What is required. Return, word for word, every line starting at the line with "Uncategorized" and ending at the final line of the entries; skip the pictures.

Material for the task.
-*-*-

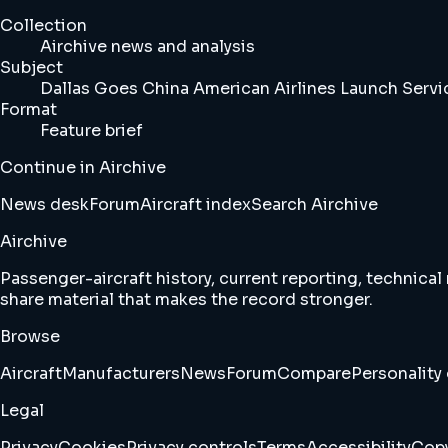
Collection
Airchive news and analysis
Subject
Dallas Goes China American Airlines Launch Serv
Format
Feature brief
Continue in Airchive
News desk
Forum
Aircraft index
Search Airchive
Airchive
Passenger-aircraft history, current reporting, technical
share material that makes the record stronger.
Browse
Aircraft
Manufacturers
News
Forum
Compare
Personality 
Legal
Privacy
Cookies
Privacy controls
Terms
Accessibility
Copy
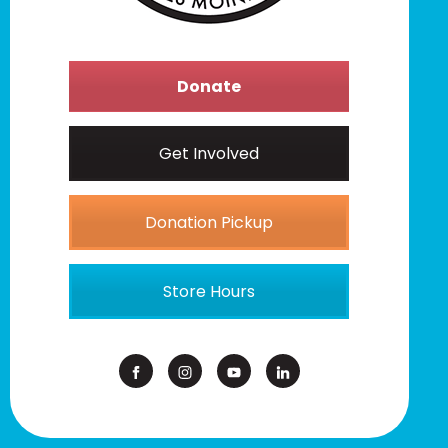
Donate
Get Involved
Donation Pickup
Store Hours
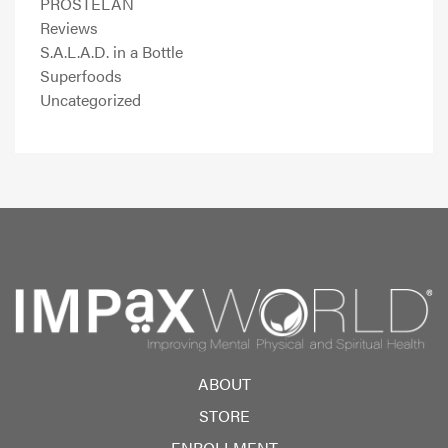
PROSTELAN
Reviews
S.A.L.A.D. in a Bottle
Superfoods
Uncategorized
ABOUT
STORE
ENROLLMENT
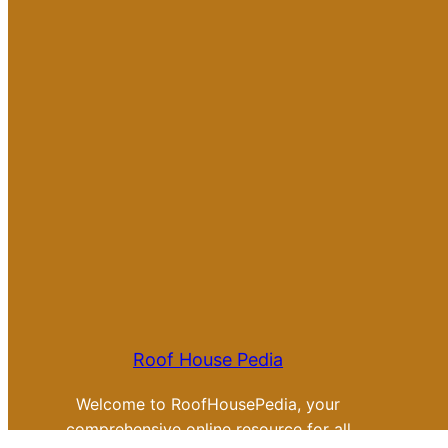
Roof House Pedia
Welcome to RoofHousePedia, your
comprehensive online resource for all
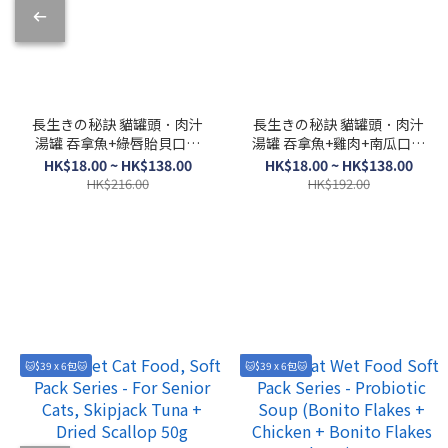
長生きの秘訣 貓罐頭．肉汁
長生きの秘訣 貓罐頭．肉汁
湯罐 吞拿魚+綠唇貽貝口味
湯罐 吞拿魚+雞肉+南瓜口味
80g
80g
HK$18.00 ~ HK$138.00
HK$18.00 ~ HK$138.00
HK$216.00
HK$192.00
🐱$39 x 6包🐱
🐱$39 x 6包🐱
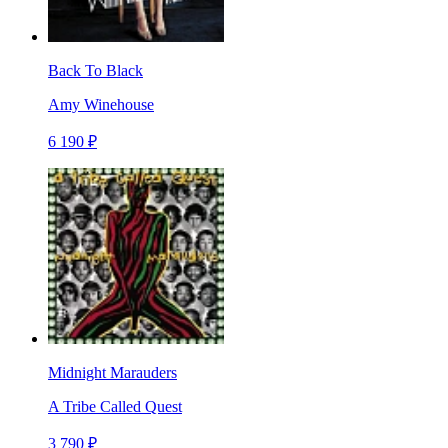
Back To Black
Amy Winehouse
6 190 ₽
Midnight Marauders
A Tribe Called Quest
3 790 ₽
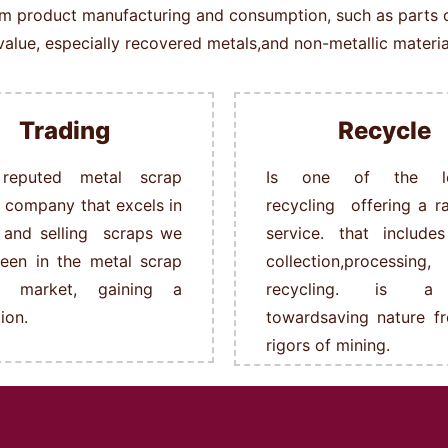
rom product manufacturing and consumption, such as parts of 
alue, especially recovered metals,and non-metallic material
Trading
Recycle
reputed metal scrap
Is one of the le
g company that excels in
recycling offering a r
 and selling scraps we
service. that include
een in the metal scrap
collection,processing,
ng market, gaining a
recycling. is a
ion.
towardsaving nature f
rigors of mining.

-*-*-

Reply to the exercise.
Uncategorized
ABOUT
STORE
ENROLLMENT
Roof House Pedia
Welcome to RoofHousePedia, your
comprehensive online resource for all
長生きの秘訣 貓罐頭．肉汁
長生きの秘訣 貓罐頭．肉汁
湯罐 吞拿魚+綠唇貽貝口味
湯罐 吞拿魚+雞肉+南瓜口味
80g
80g
HK$18.00 ~ HK$138.00
HK$18.00 ~ HK$138.00
HK$216.00
HK$192.00
🐱$39 x 6包🐱
🐱$39 x 6包🐱
Back To Black
Amy Winehouse
6 190 ₽
Midnight Marauders
A Tribe Called Quest
3 790 ₽
rom product manufacturing and consumption, such as parts of 
alue, especially recovered metals,and non-metallic material
Trading
Recycle
reputed metal scrap
Is one of the le
g company that excels in
recycling offering a r
 and selling scraps we
service. that include
een in the metal scrap
collection,processing,
ng market, gaining a
recycling. is a
ion.
towardsaving nature f
rigors of mining.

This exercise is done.